China ameaça cancelar vistos de jornalistas que cobrem ‘protestos’
A paranoia que tomou conta das autoridades de Pequim depois que mensagens anônimas na internet convocaram manifestações contra o governo levou a polícia a intimar nos últimos dias quase 30 correspondentes estrangeiros para interrogatórios que pareciam sessões de intimidação.
Ontem à noite foi a minha vez. Todos os encontros ocorrem no departamento responsável pela concessão de vistos aos jornalistas, a maioria dos quais foi alertada de que poderão ter sua autorização de trabalho revogada caso não respeitem as regras do país. No meu caso, a advertência foi feita logo no começo da conversa.
O que provocou as ameaças foi a presença dos correspondentes no domingo na Wangfujing, uma das principais ruas comerciais de Pequim, apontada pela convocação anônima como local do protesto _que não chegou a ocorrer. No domingo anterior, praticamente todos que escreveram sobre o assunto disseram que havia mais policiais e jornalistas no lugar do que manifestantes. Provavelmente o tom seria o mesmo na cobertura da segunda tentativa de mobilização e logo o assunto seria esquecido.
Mas a ocupação da área por um imenso aparato de segurança e a agressão a jornalistas que tentavam realizar seu trabalho acabaram se transformando na principal notícia no domingo. O policial com quem me “reuni” ontem afirmou no meio da conversa que algo semelhante à Revolução do Jasmim que varre o mundo árabe jamais acontecerá na China, onde o povo ama o Partido Comunista e está extremamente satisfeito. A questão é: se o governo está tão seguro disso, por que reprimir de maneira tão violenta algo que nem chegou a ocorrer?

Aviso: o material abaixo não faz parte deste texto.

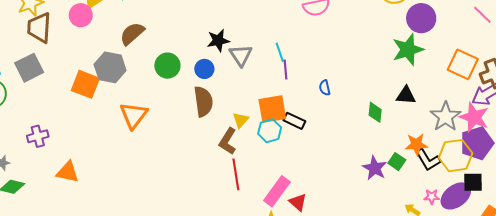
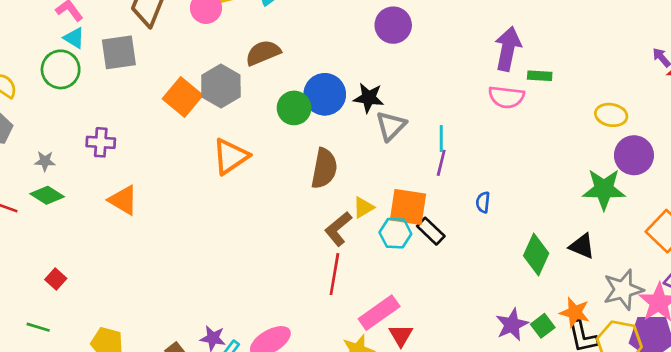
blue circle: (204, 69) -> (325, 94), moved, size x1.6
green diamond: (375, 112) -> (536, 255), size x1.4

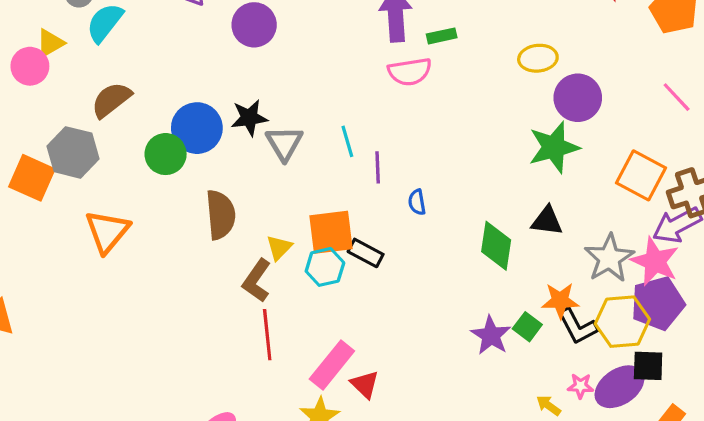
purple line: (441, 163) -> (378, 167), moved

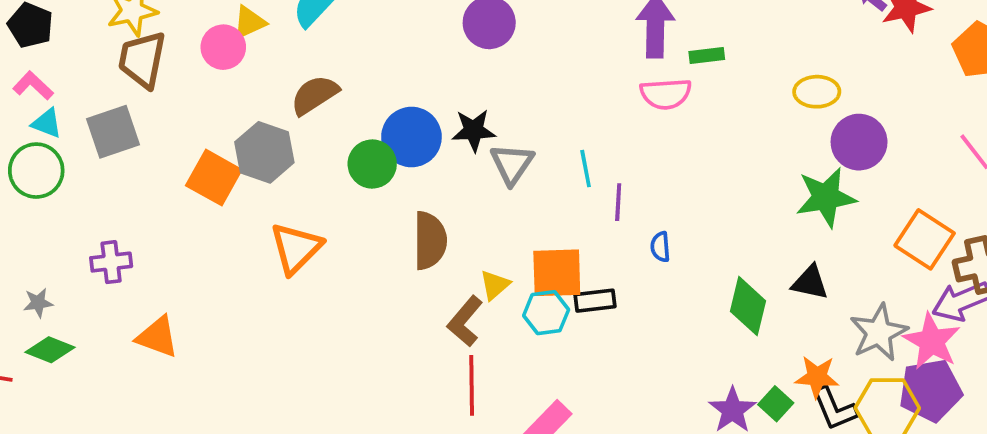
black rectangle: (366, 253) -> (595, 301), turned -40

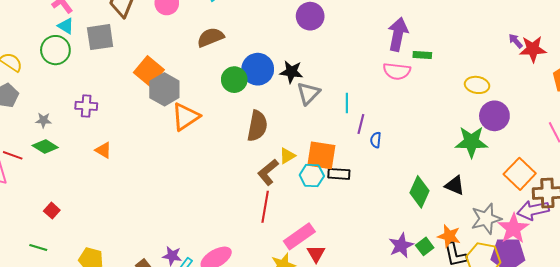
gray hexagon: (264, 152) -> (164, 89), moved
blue semicircle: (660, 247) -> (376, 140), moved
orange triangle: (157, 337) -> (103, 150), size x0.7

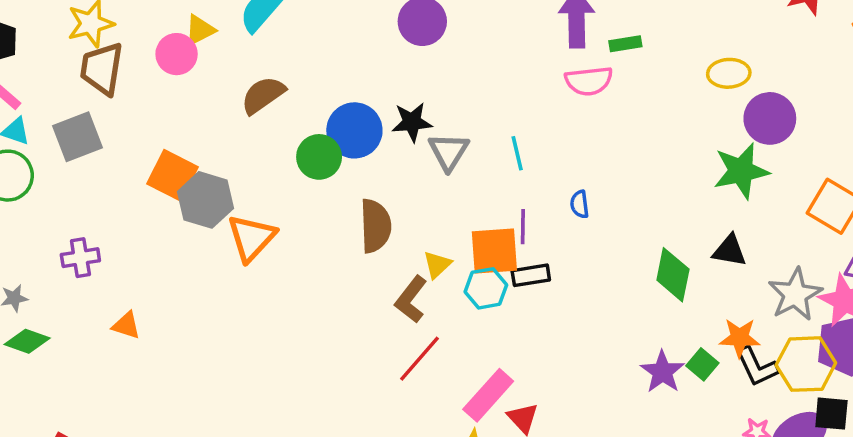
purple line: (361, 124) -> (523, 227), moved
red line: (265, 207) -> (419, 359), turned 44

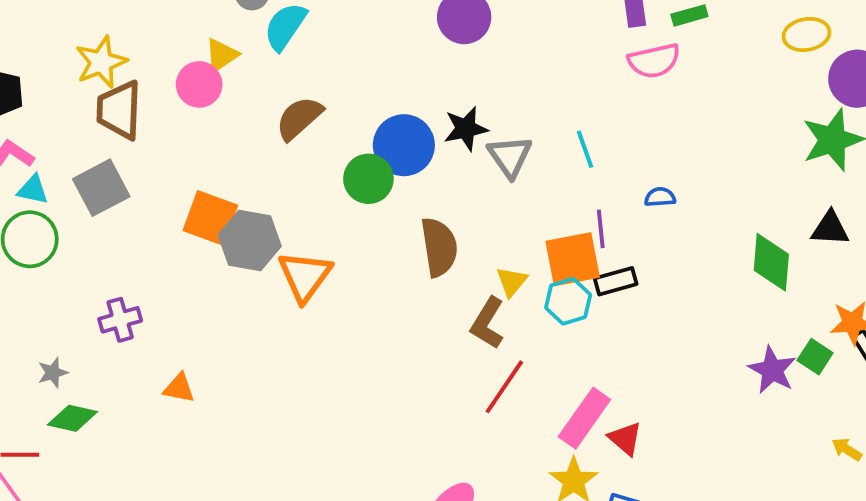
blue semicircle: (580, 204) -> (660, 197), turned 100

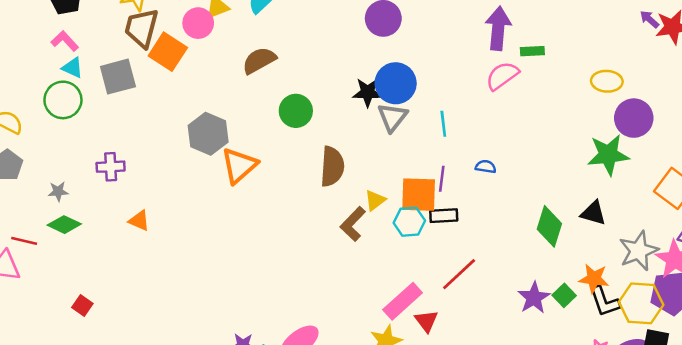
pink semicircle: (654, 61) -> (502, 76), turned 144
blue circle: (404, 145) -> (396, 83), moved
orange square: (210, 218) -> (168, 52), moved
red line: (504, 387) -> (459, 274), moved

No fim do encontro, o policial pediu que eu assinasse um documento dizendo que nunca mais escreveria sobre a Revolução do Jasmim chinesa (que até agora não aconteceu…). Eu me recusei. Ele pediu então que eu prometesse verbalmente não escrever mais sobre o assunto, o que também recusei. Depois disso o encontro foi encerrado, com o policial dizendo que havia dado o seu recado: se eu voltar a descumprir as regras, meu visto será cancelado.
O problema é que na China não há clareza sobre o que é proibido ou permitido e a fronteira muda constantemente, de acordo com os interesses do governo. Isso não se aplica só aos correspondentes estrangeiros, mas também aos cidadãos do país. Em tese, os jornalistas podem desde 2008 visitar qualquer lugar _com exceção do Tibete_ e entrevistar qualquer pessoa que concorde em dar declarações. Não é necessário pedir autorização prévia de ninguém, segundo norma aprovada pelo Conselho de Estado da China alguns meses antes da Olimpíada de Pequim.
Com o interesse em torno da Wangfujing, o governo lançou mão de uma regulamentação da administração da região, segundo a qual atividades jornalísticas só podem ser realizadas no local mediante autorização. Nenhum correspondente havia sido informado previamente da exigência, que tem data de 1º de janeiro de 2011. Além disso, é absurdo imaginar que a orientação de administradores regionais de Pequim se sobreponha a uma determinação do Conselho de Estado…Mas o governo tem um instrumento na mão para dar um tosco verniz de legalidade à sua exigência de que os jornalistas não pisem na Wangfujing nos domingos _a mensagem anônima convoca demonstrações semanais por tempo indeterminado.
Xie Qingdong, do Departamento de Administração e Construção da Wangfujing, disse à agência de notícias Reuters que a restrição existe desde 2000, mas só foi escrita há dois meses. “As regras não eram muito específicas, por isso nós as atualizamos. Nós sempre pedimos que as pessoas pedissem permissão antes de realizar reportagens. Isso não estava escrito de maneira tão específica antes.”